Ce va-et-vient difficile, Anne Weber en relate l'expérience dans ce superbe livre. Que peut-elle connaître de cet intellectuel, qui croisa notamment Walter Benjamin et Martin Buber, et dont le carnet d'adresses contenait celle de Hofmannsthal ? Et pourquoi le fils de Sanderling devint-il nazi, « mouillé jusqu'à l'os » ? Anne Weber démaillote les liens ténus de la généalogie, tente de deviner ce qui, dans les écrits de Florens Christian Rang, aurait pu constituer un « signe avant-coureur » de la dérive de son fils.

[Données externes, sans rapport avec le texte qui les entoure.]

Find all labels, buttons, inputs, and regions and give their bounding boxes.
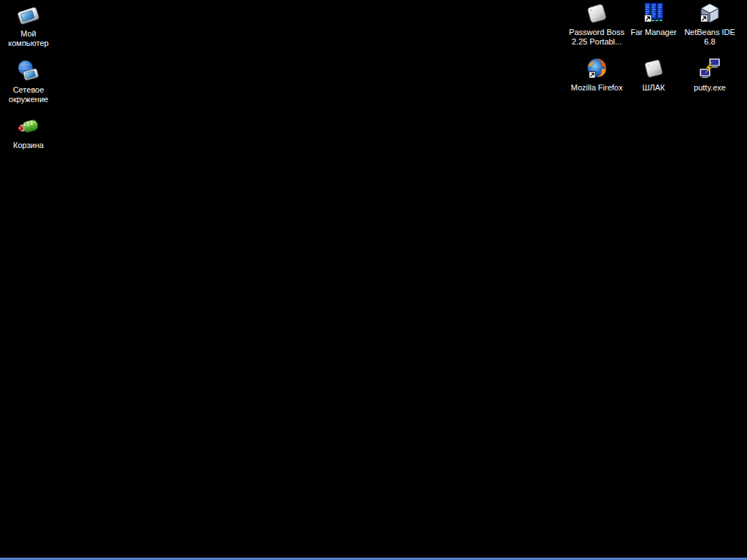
desktop-icon-network-places[interactable]: Сетевое окружение — [0, 59, 58, 104]
icon-label: Корзина — [13, 141, 44, 150]
desktop[interactable]: Мой компьютер Сетевое окружение — [0, 0, 747, 558]
icon-label: putty.exe — [694, 83, 726, 93]
putty-icon — [698, 57, 721, 80]
password-boss-icon — [585, 1, 608, 25]
my-computer-icon — [17, 3, 40, 26]
firefox-icon — [585, 57, 608, 80]
icon-label: Password Boss 2.25 Portabl... — [569, 28, 624, 47]
desktop-icon-far-manager[interactable]: Far Manager — [624, 1, 683, 37]
desktop-icon-password-boss[interactable]: Password Boss 2.25 Portabl... — [568, 1, 626, 47]
icon-label: Сетевое окружение — [9, 85, 48, 104]
desktop-icon-putty[interactable]: putty.exe — [681, 57, 739, 93]
network-places-icon — [17, 59, 40, 82]
desktop-icon-recycle-bin[interactable]: Корзина — [0, 114, 58, 150]
far-manager-icon — [642, 1, 665, 25]
icon-label: ШЛАК — [642, 83, 665, 93]
icon-label: Mozilla Firefox — [571, 83, 623, 93]
recycle-bin-icon — [17, 114, 40, 138]
desktop-icon-firefox[interactable]: Mozilla Firefox — [568, 57, 626, 93]
icon-label: Far Manager — [631, 28, 677, 37]
shortcut-arrow-overlay — [701, 15, 708, 23]
netbeans-icon — [698, 1, 721, 25]
desktop-icon-my-computer[interactable]: Мой компьютер — [0, 3, 58, 48]
generic-box-icon — [642, 57, 665, 80]
icon-label: NetBeans IDE 6.8 — [684, 28, 735, 47]
desktop-icon-shlak[interactable]: ШЛАК — [624, 57, 683, 93]
icon-label: Мой компьютер — [8, 29, 48, 48]
shortcut-arrow-overlay — [589, 72, 596, 79]
desktop-icon-netbeans[interactable]: NetBeans IDE 6.8 — [681, 1, 739, 47]
shortcut-arrow-overlay — [645, 15, 652, 23]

Au début de ses recherches, elle se sent d'abord « intruse », puis appréhende de mieux en mieux le philosophe, ses doutes ou ses convictions face à la Grande Guerre. Cet aïeul qu'elle cherche dans les livres, dans les voyages qui la mènent jusqu'en Pologne, a été le contemporain de millions de morts de 14-18, et a finalement appelé à la fraternité – quand un petit caporal exhortait à la haine… Les fantômes des massacrés de l'Histoire, Anne Weber sent leur présence dans les lieux qu'elle parcourt. L'histoire de Sanderling et de son fils nazi, longtemps oubliée, voire cachée dans le « silence de plomb » familial, devient alors un point minuscule qui sans cesse se dérobe, pour réapparaître dans le tumulte des massacres.